* _Records from a dataset_
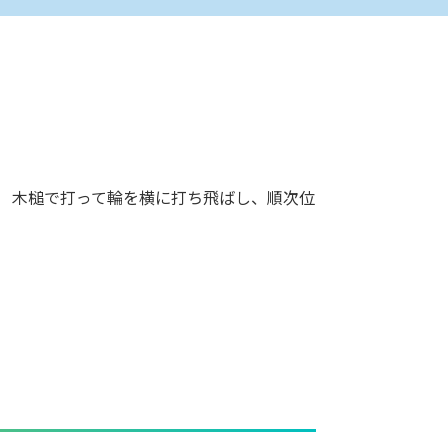
、 木槌で打って輪を横に打ち飛ばし、順次位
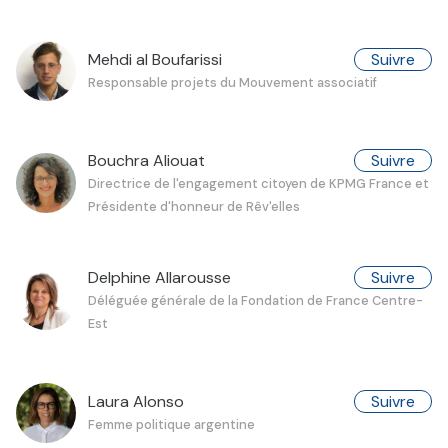
Mehdi al Boufarissi
Suivre
Responsable projets du Mouvement associatif
Bouchra Aliouat
Suivre
Directrice de l'engagement citoyen de KPMG France et
Présidente d'honneur de Rêv'elles
Delphine Allarousse
Suivre
Déléguée générale de la Fondation de France Centre-
Est
Laura Alonso
Suivre
Femme politique argentine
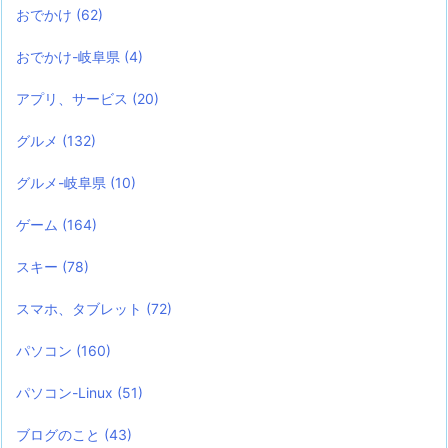
おでかけ
(62)
おでかけ-岐阜県
(4)
アプリ、サービス
(20)
グルメ
(132)
グルメ-岐阜県
(10)
ゲーム
(164)
スキー
(78)
スマホ、タブレット
(72)
パソコン
(160)
パソコン-Linux
(51)
ブログのこと
(43)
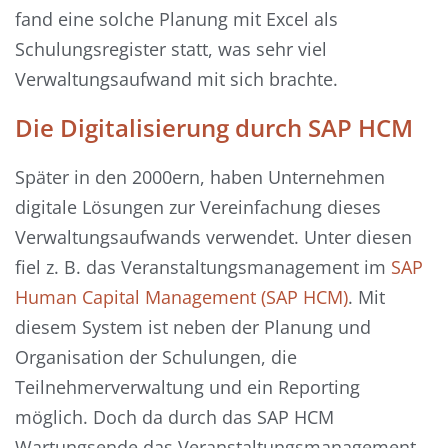
fand eine solche Planung mit Excel als
Schulungsregister statt, was sehr viel
Verwaltungsaufwand mit sich brachte.
Die Digitalisierung durch SAP HCM
Später in den 2000ern, haben Unternehmen
digitale Lösungen zur Vereinfachung dieses
Verwaltungsaufwands verwendet. Unter diesen
fiel z. B. das Veranstaltungsmanagement im
SAP
Human Capital Management (SAP HCM)
. Mit
diesem System ist neben der Planung und
Organisation der Schulungen, die
Teilnehmerverwaltung und ein Reporting
möglich. Doch da durch das SAP HCM
Wartungsende das Veranstaltungsmanagement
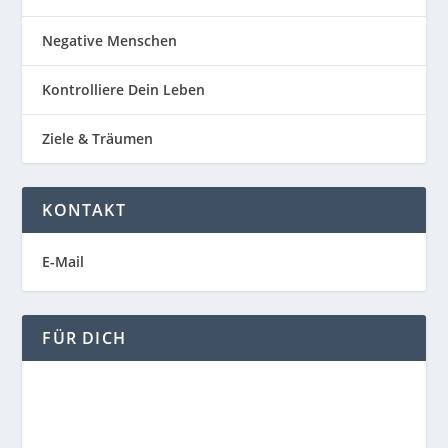
Negative Menschen
Kontrolliere Dein Leben
Ziele & Träumen
KONTAKT
E-Mail
FÜR DICH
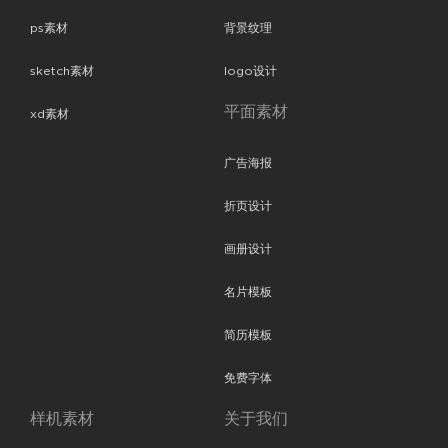
ps素材
背景纹理
sketch素材
logo设计
平面素材
xd素材
广告海报
折页设计
画册设计
名片模板
简历模板
免费字体
样机素材
关于我们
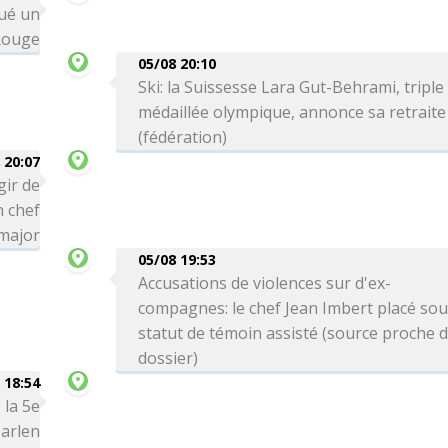
qué un
Rouge
05/08 20:10
Ski: la Suissesse Lara Gut-Behrami, triple
médaillée olympique, annonce sa retraite
(fédération)
 20:07
gir de
n chef
-major
05/08 19:53
Accusations de violences sur d'ex-
compagnes: le chef Jean Imbert placé so
statut de témoin assisté (source proche 
dossier)
 18:54
 la 5e
arlen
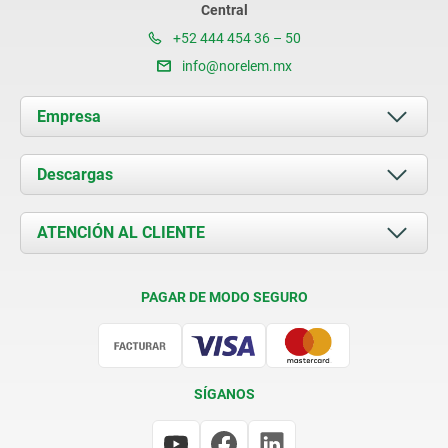
Central
+52 444 454 36 – 50
info@norelem.mx
Empresa
Acerca de nosotros
Descargas
Novedades
Documents
ATENCIÓN AL CLIENTE
Contacto
Condiciones de entrega
PAGAR DE MODO SEGURO
Certificación
SÍGANOS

* _EXERCISE OBJECTIVE_
Copy all lines from the entries that contain the word "Veranstaltungsmanagement".

* _REPLY_
fiel z. B. das Veranstaltungsmanagement im
Wartungsende das Veranstaltungsmanagement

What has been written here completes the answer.